This is very useful advice, it's a good rule to have in mind. I'm actually
doing development, but I don't do active promotion of that as I can only do
one project at a time, and projects tend to go for months. But as I keep
developing on projects, I keep very focused on them and only a little
consultancy work and some basic business meetings, sales, etc keep me out of
full focus on dev. But I don't think I'm in the minimum yet, so I'll really
think in what you said.

I also agree with you in prefering the "given this problem, I need more
people" angle, for growing the company.

Thanks a lot for your useful and very interesting! advice, and good luck with
your new project!

------
lux
It's tough. I started my first company on my own, had a sales guy for several
years and a few coders on contracts as well, but as a mainly solo gig it's
been tough to balance all the tasks you need to do. The tasks that tend to
suffer the most are the business and promotion sides of things. It's
fortunately been able to stay at a steady pace for a long time on almost no
promotion, just word of mouth, but I'm sure with another solid partner it
could have gotten a fair bit bigger by now.

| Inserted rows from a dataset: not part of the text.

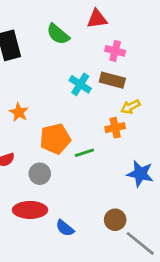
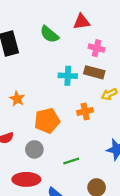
cyan cross: (80, 84) -> (68, 76), turned -30
orange cross: (115, 128) -> (85, 111), moved
green line: (84, 153) -> (71, 161), moved

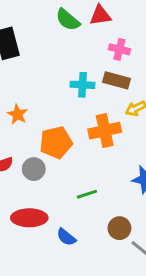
green semicircle: (49, 34) -> (68, 20), moved
orange cross: (85, 111) -> (105, 131), size x1.5
gray circle: (34, 149) -> (34, 169), moved

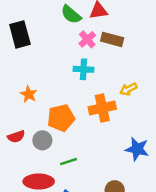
pink cross: (119, 49) -> (87, 39), moved, turned 35
brown rectangle: (117, 80) -> (112, 39), moved
green line: (87, 194) -> (69, 162), moved

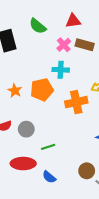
green semicircle: (71, 14) -> (38, 26), moved
orange pentagon: (61, 118) -> (42, 90), moved

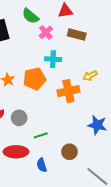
pink cross: (64, 45) -> (46, 32), moved
brown circle: (87, 171) -> (69, 152), moved
blue semicircle: (49, 177) -> (42, 165), turned 32

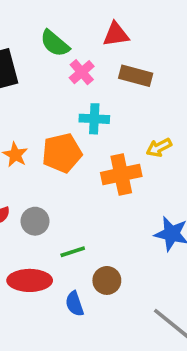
brown circle: (69, 152) -> (107, 280), moved

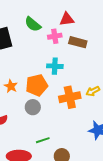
pink cross: (82, 72) -> (55, 36), moved, turned 32
yellow arrow: (159, 148) -> (93, 91), moved
gray circle: (35, 221) -> (33, 107), moved

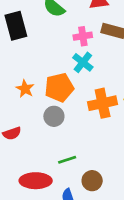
pink cross: (55, 36) -> (83, 36), moved
cyan cross: (55, 66) -> (83, 62), turned 35

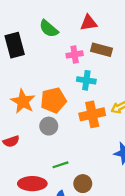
cyan cross: (83, 62) -> (86, 80), moved, turned -30
orange star: (25, 89) -> (23, 101), size x1.5

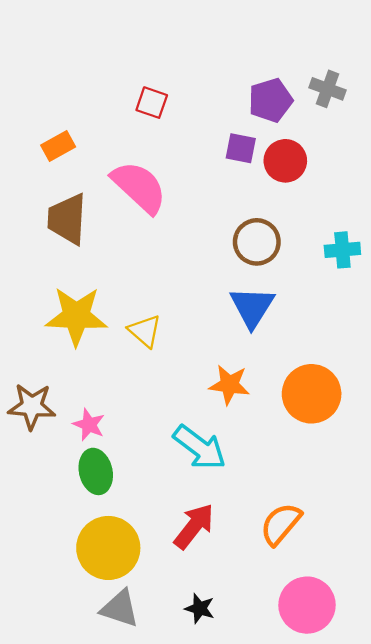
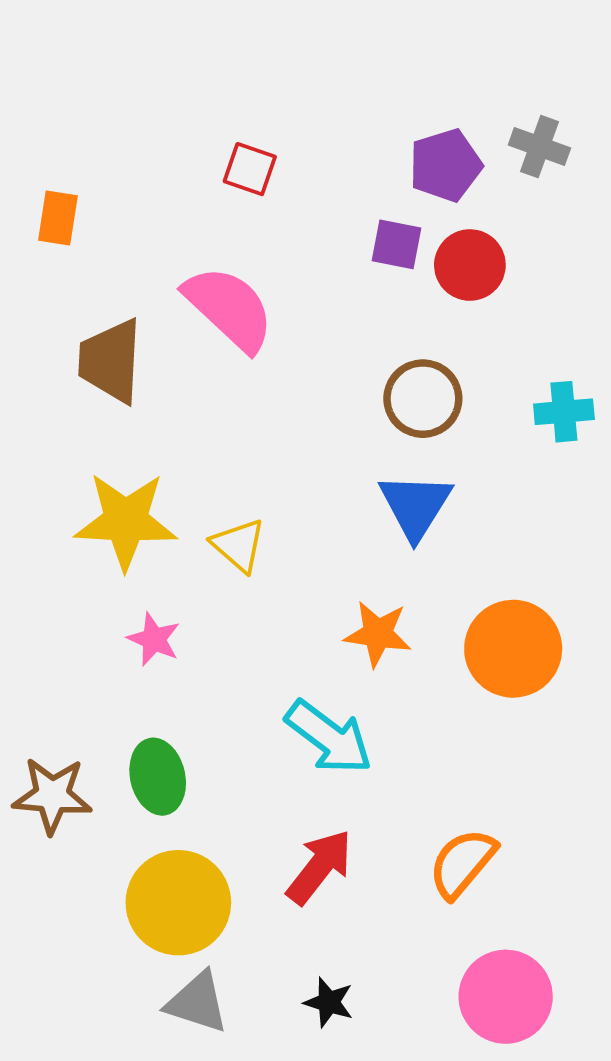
orange rectangle: (58, 146) -> (58, 218), moved, turned -52
brown star: (32, 406) -> (52, 795), moved
pink star: (89, 425) -> (154, 639), moved

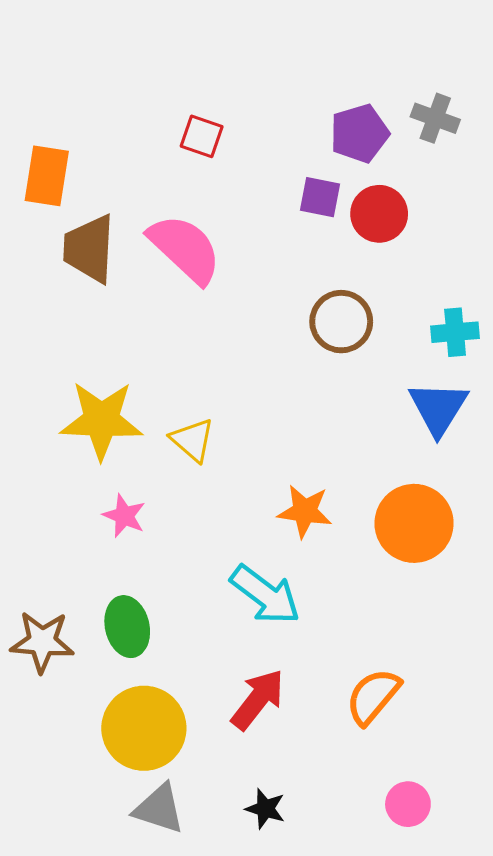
orange rectangle: (58, 218) -> (47, 176), size x1.4
brown trapezoid: (111, 361) -> (89, 249), moved
blue triangle: (415, 506) -> (438, 408), moved
pink circle: (506, 997) -> (408, 804), size x0.6

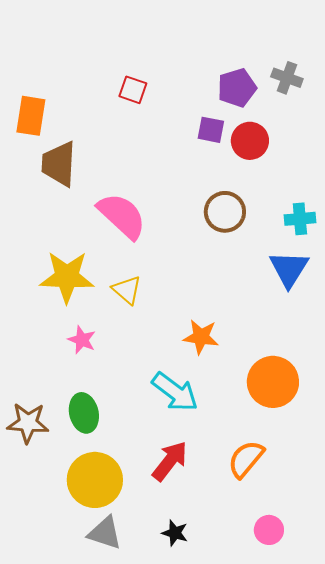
pink semicircle: (185, 249) -> (122, 216), moved
orange circle: (414, 523) -> (273, 382), moved

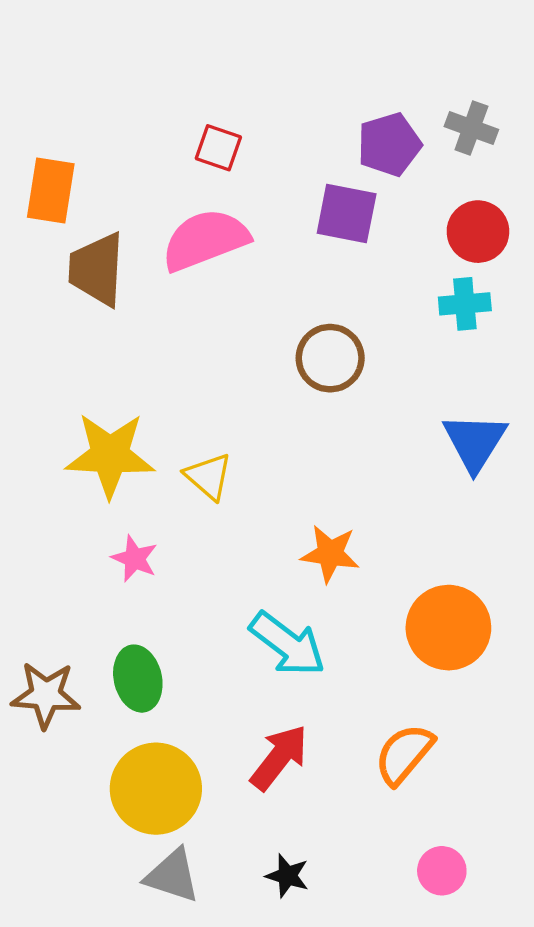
purple square: (211, 130) -> (347, 214), size x1.4
red circle: (250, 141) -> (478, 232), moved
brown circle: (225, 212) -> (330, 358), moved
pink semicircle: (122, 216) -> (205, 240), moved, turned -64
cyan cross: (300, 219) -> (465, 304), moved

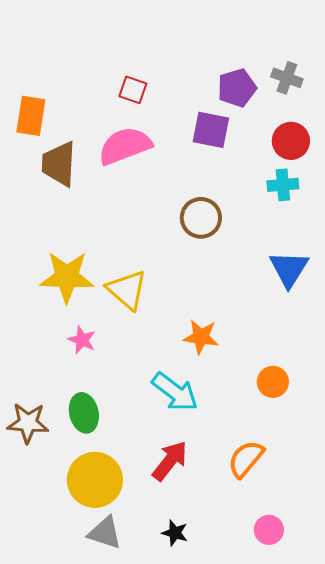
yellow triangle: (209, 476) -> (127, 290), size x1.4
orange circle: (448, 628) -> (273, 382), size x0.6

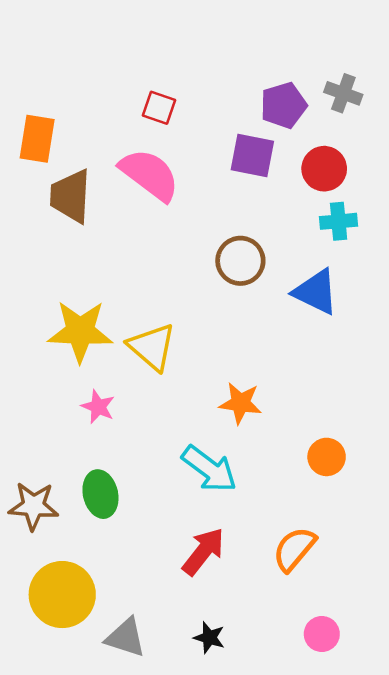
red circle: (291, 141) -> (324, 169), moved
pink semicircle: (125, 146) -> (150, 175), turned 58
blue triangle: (289, 269) -> (316, 292), moved, turned -36
yellow circle: (95, 480) -> (62, 595), moved

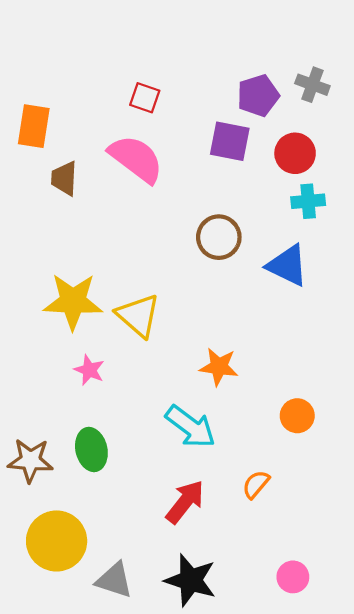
brown trapezoid: (71, 196) -> (64, 178), size x0.7
orange semicircle: (294, 549) -> (256, 484), moved, size x0.7
black star: (209, 638) -> (191, 580), size x1.8

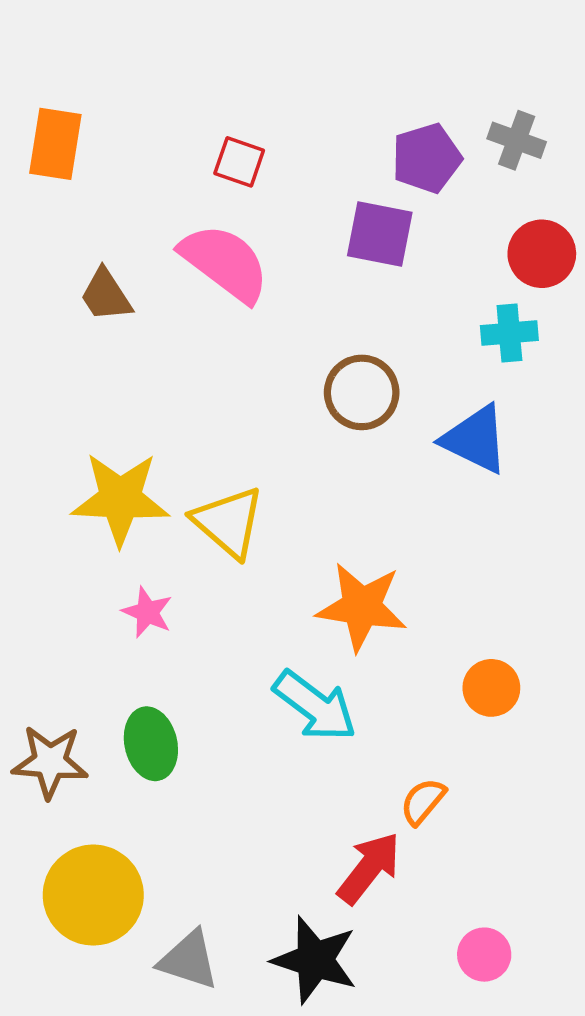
orange rectangle: (34, 126) -> (55, 144), moved
red circle: (295, 153) -> (542, 254), moved
brown trapezoid: (64, 178) -> (106, 295), turned -36
orange star: (219, 367) -> (362, 607), size x1.4
red arrow: (185, 502) -> (369, 868), moved

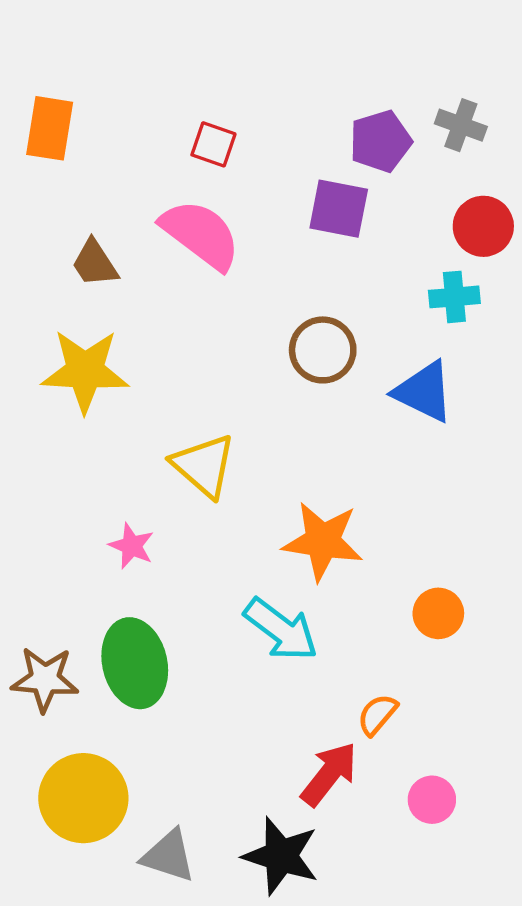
yellow star: (120, 499) -> (85, 371), moved
green ellipse: (151, 744) -> (135, 663), size x1.4
pink circle: (484, 955) -> (432, 800), moved

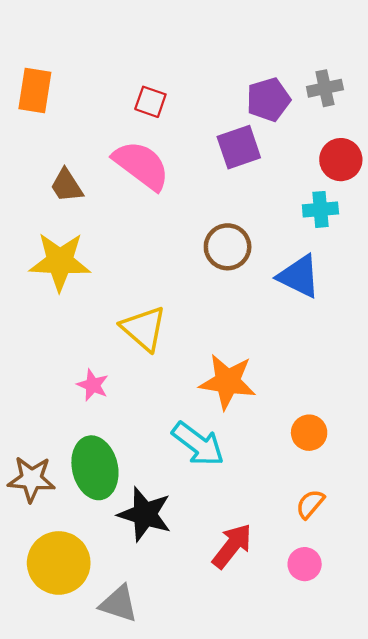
gray cross: (461, 125) -> (325, 88), turned -32
purple square: (339, 209) -> (239, 147), turned -30
orange semicircle: (377, 715) -> (310, 504), moved
black star: (281, 856) -> (145, 514), moved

I also started a startup solo a couple years ago, and the combination of
running my other company by day (splitting my time) and being the only person
to do everything certainly factored strongly in its early demise. Got to about
10,000 users but couldn't take it to the next level because there was simply
not enough time in one day.

My new startup that's launching any day now (waiting on a couple things like
payment processing to be hooked up) is a partnership, and while I'm still
splitting my time with my main company and I'm also the only programmer, it's
been way better because it's two and not just one of us. After these
experiences, I'm now definitely sold on PG's recommendation of having more
than one founder. The key still is to find the _right_ co-founder, but I think
unless you want to work 16-hour days (which isn't sustainable!) then you need
2+ people involved.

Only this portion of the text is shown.